Since becoming ill over 4 years ago, I‘ve probably had over 35 blood tests ordered by doctors and specialists. Almost all of these have been standard general blood chemistry, B12 and iron tests. They inevitably come back normal every time.
I have become a bit more proactive recently and have started to request specific blood tests that interest me.
These are all of my abnormal blood tests since becoming ill with CFS. Note that not all these ‘abnormal’ blood tests have values that are outside the normal range, some are high normal or low normal.
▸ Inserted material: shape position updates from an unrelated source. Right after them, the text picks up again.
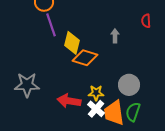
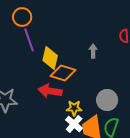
red arrow: (69, 101) -> (50, 91), moved

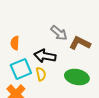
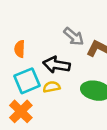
yellow semicircle: (41, 74) -> (52, 87), turned -88

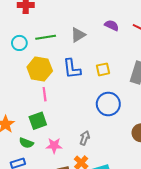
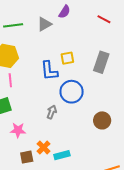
purple semicircle: (112, 25) -> (64, 12), moved, turned 96
blue L-shape: (72, 69) -> (49, 71), moved
gray arrow: (85, 138) -> (52, 112), moved

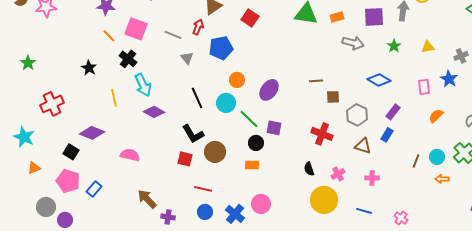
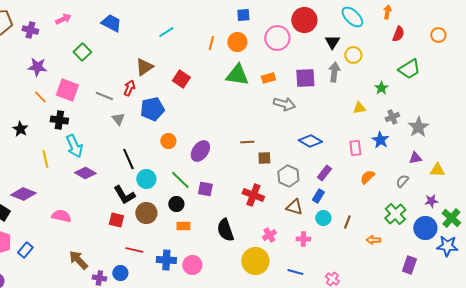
green star: (394, 46) -> (381, 88), moved
black cross: (128, 59) -> (59, 120), turned -30
cyan circle: (226, 103) -> (146, 179), moved
black circle: (256, 143) -> (176, 204), moved
cyan circle: (437, 157) -> (323, 218), moved
black semicircle: (309, 169) -> (225, 230), moved, size x1.6
blue circle: (205, 212) -> (120, 273), moved
blue cross: (235, 214) -> (166, 260), moved, turned -36

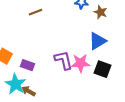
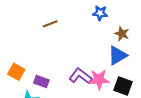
brown star: (100, 12) -> (122, 34), moved
purple L-shape: (63, 60) -> (80, 76), turned -40

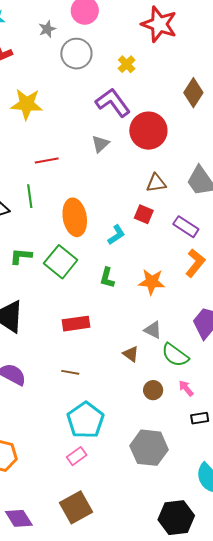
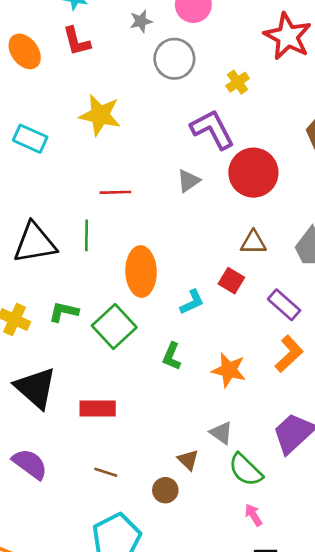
red rectangle: (76, 324) -> (98, 409), moved
brown circle: (153, 390) -> (165, 490), moved

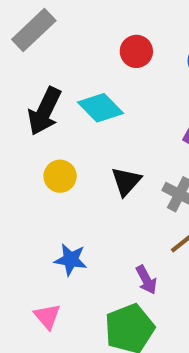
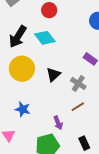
red circle: (136, 51) -> (49, 10), moved
yellow circle: (60, 176) -> (22, 69), size x1.6

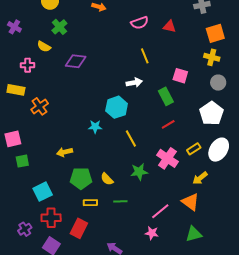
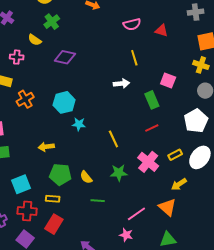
cyan hexagon: (117, 107) -> (64, 102), moved
yellow rectangle: (90, 203) -> (53, 199), moved

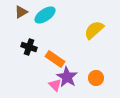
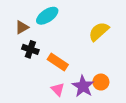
brown triangle: (21, 12) -> (22, 27), moved
purple star: (67, 77) -> (83, 86), moved

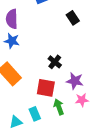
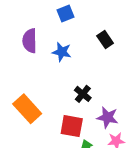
blue star: (12, 41) -> (62, 52), moved

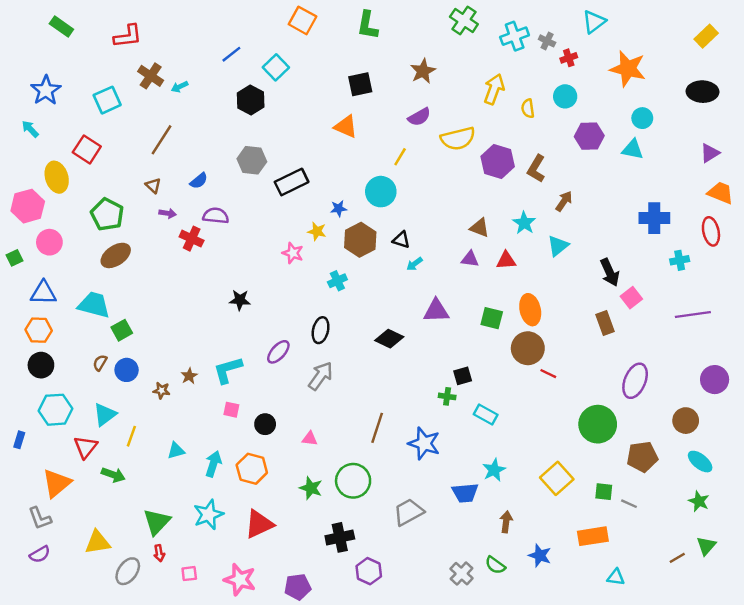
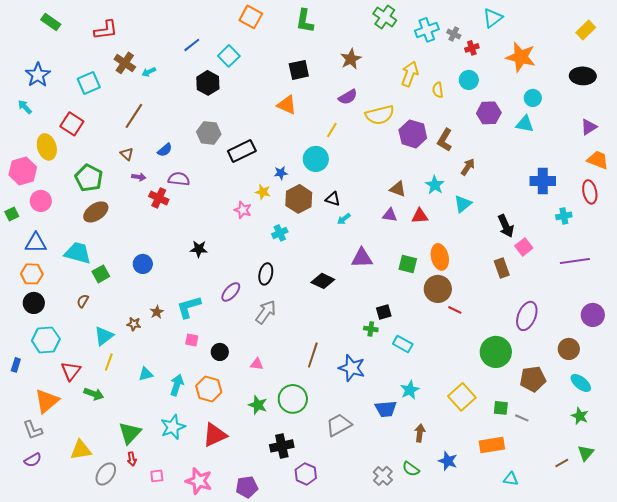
blue circle: (127, 370) -> (143, 264), moved
cyan triangle: (105, 415) -> (104, 336), moved

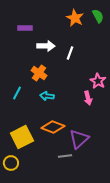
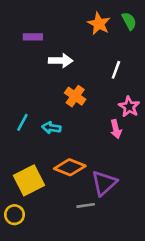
white line: (70, 53) -> (116, 70), moved
orange cross: (39, 73) -> (75, 96), moved
cyan arrow: (47, 96) -> (51, 128), moved

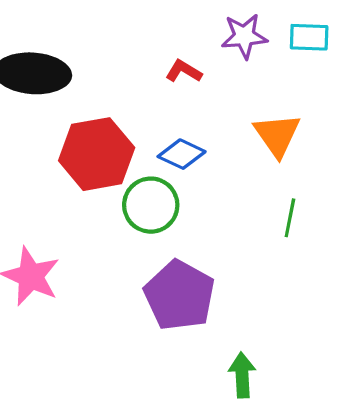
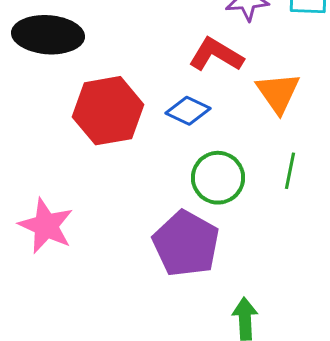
red L-shape: (184, 71) -> (216, 55), moved, size x1.6
green circle: (151, 205) -> (218, 178), moved

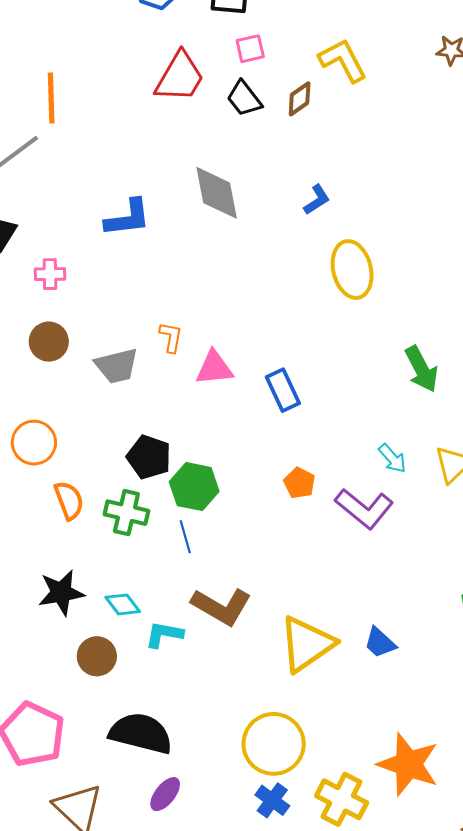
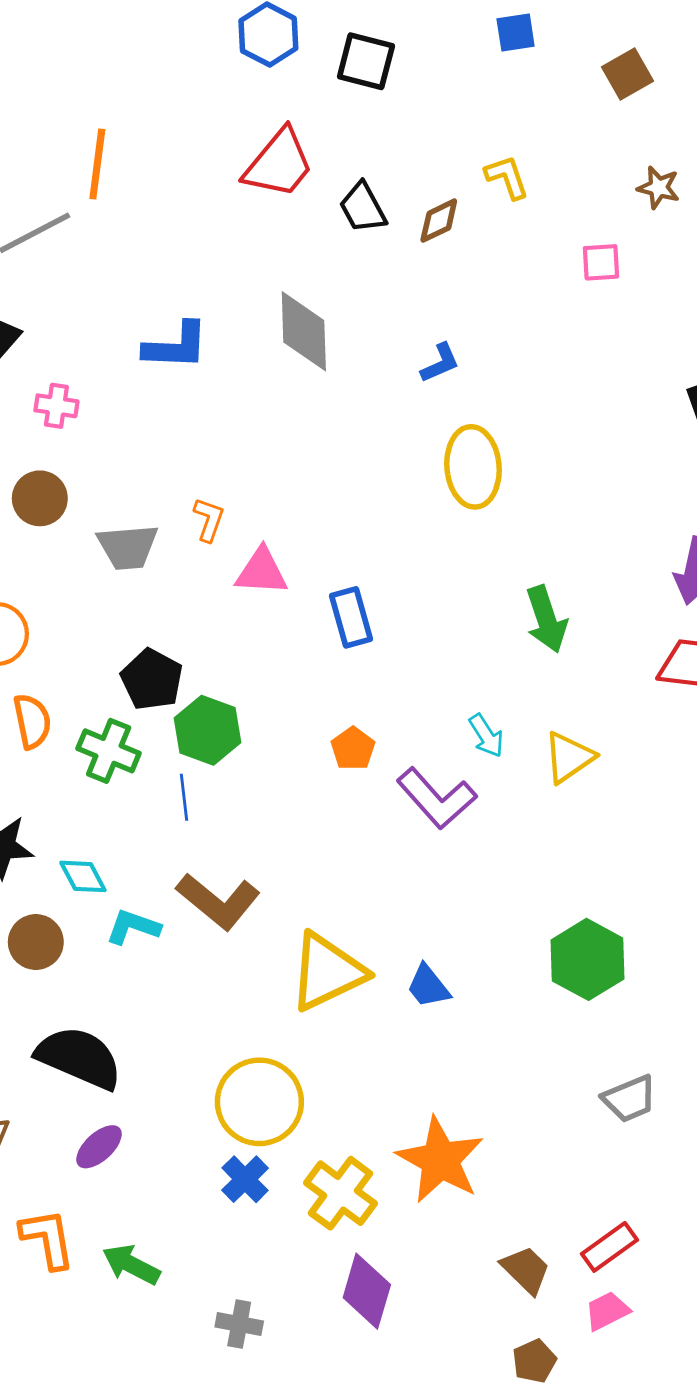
pink square: (250, 49) -> (601, 262), moved
yellow L-shape: (343, 60) -> (507, 177), size x0.7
TSH = 4.10 (range 0.50 – 5.00) 3rd October 2007
Immunoglobulins: IgA = 0.5 (range 0.7 – 3.5) 22nd April 2009
IgG = 7.6 (range 6.5 – 14.5)
IgM = 0.6 (range 0.6 – 2.6)
Human Herpes Virus type 6, IgG Antibody = 320 (range is not established) 16th September 2009
T-Cell subset: non-MHC Restricted T-cell = 223 (range 5 – 90) 1st October 2009
Natural Killer Cells = 508 (range 90 – 400) 1st October 2009
Vitamin D = 66 (range 60 – 160) 1st October 2009
I will now examine these tests more closely:
On the 21st December 2005 TSH= 2.17
On the 13th May 2006 TSH=2.92
On the 3rd October 2007 TSH = 4.10
On the 1st October 2009 TSH= 2.84
The only ‘irregular’ TSH reading I had was on the 3rd of October 2007. The doctor suggested that I take the hormone T3 and my CFS got significantly worse.
This blood test showed that I was positive to HHV6 (although most of the population is.) It also showed that I had titer levels of 320. I consider this number to be in between high and low levels. It’s not high enough to warrant me starting Valcyte yet it’s not low enough for me to completely ignore it.
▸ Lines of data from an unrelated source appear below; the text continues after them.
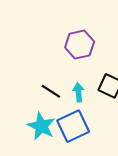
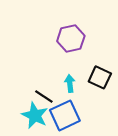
black line: (51, 91) -> (44, 96), moved

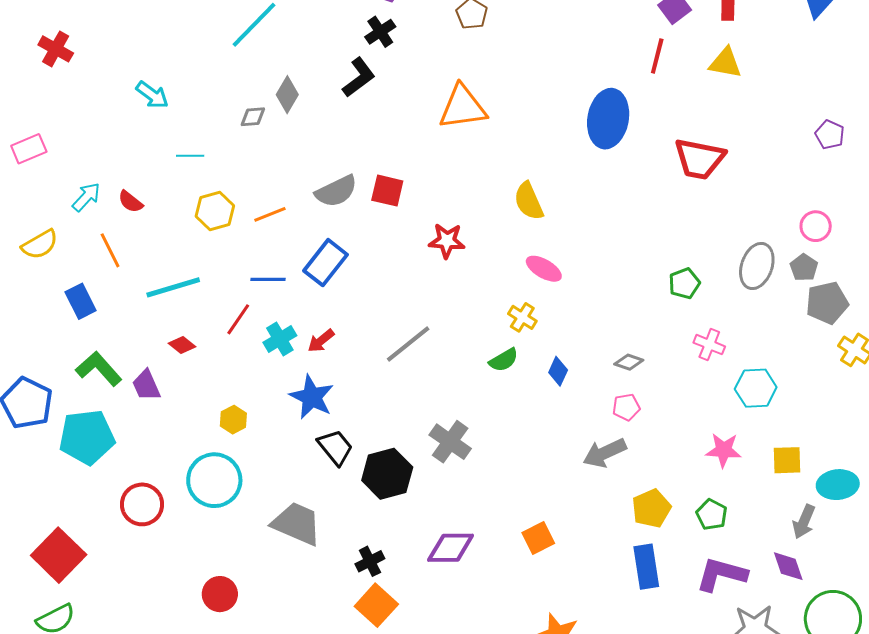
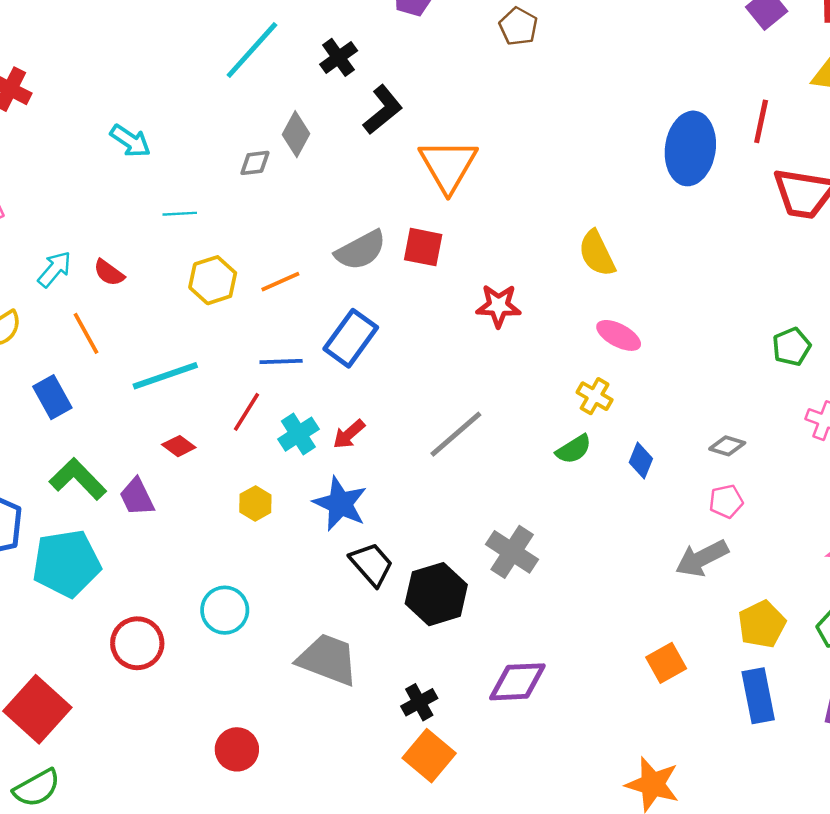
black cross: (380, 32) -> (339, 57), moved
red line: (657, 56) -> (761, 121), moved
orange triangle: (463, 107) -> (448, 165), moved, turned -50
yellow hexagon: (233, 420) -> (255, 503), moved
cyan circle: (214, 480) -> (225, 610), size x0.7
orange square: (538, 538) -> (666, 663), moved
I have also heard that HHV6 levels can fluctuate based on the testing method, hence if I got mine tested at 2 different labs, I may get quite statistically different numbers. A study of CFS patients with IgG titers of 320 or over found that 89% had an active HHV6 infection based on culture readings. The problem with testing for HHV6 with IgG titer levels is the uncertainty of an active HHV6 infection. The IgG titer levels can indicate that it is possible you have an active HHV6 infection but are not definite.
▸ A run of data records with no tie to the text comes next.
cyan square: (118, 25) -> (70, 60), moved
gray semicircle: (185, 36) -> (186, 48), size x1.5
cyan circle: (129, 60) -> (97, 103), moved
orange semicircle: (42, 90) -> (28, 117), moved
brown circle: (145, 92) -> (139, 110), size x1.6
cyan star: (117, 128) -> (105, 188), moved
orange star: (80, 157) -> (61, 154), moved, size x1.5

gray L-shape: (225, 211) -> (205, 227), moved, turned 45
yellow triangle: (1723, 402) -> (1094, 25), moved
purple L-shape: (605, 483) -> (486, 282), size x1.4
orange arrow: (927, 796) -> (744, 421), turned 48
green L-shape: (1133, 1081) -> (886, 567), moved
A good source for all information related to HHV6 is http://www.hhv-6foundation.org/
Further information relating to the different types of HHV6 tests and what they mean is http://aboutmecfs.org/Rsrch/HHV6Diagnosis.aspx
T-Cell subset: non-MHC Restricted T-cell
My reading for this test was approximately 2 ½ times higher than the maximum levels. I haven’t discussed these results with the specialist however I suspect that the high levels can possibly be attributed to me taking thymic protein A, 5mg, 3x a day for the past 2 ½ months. I don’t fully understand the meaning of this T-cell subset test however T-cells stand for ‘thymus’ cells and the ‘thymic’ protein I have been taking claims to boost T-cells. I will get this T-cell subset retested once I have been off the thymic protein A for several months, It will be interesting to see what my levels are then.
Natural killer cells
Most people with CFS have also got low killer cell numbers. This is why I was quite surprised to have high NK cell levels. Several studies have been done of NK cell numbers in relation to CFS and most of the studies show low NK cell numbers in CFS patients however one study found high levels. It is generally considered that although a CFS patient may have a moderate or high level of NK cells, the activity of those cells is impaired hence the NK cell function of fighting off infections is also impaired. One possible reason that I have high natural killer cells is the inosine I have been taking for the past few months. Some studies have shown that inosine can increase NK cell numbers. After finishing the course of inosine I will wait several months and have another NK cell blood test to determine my levels.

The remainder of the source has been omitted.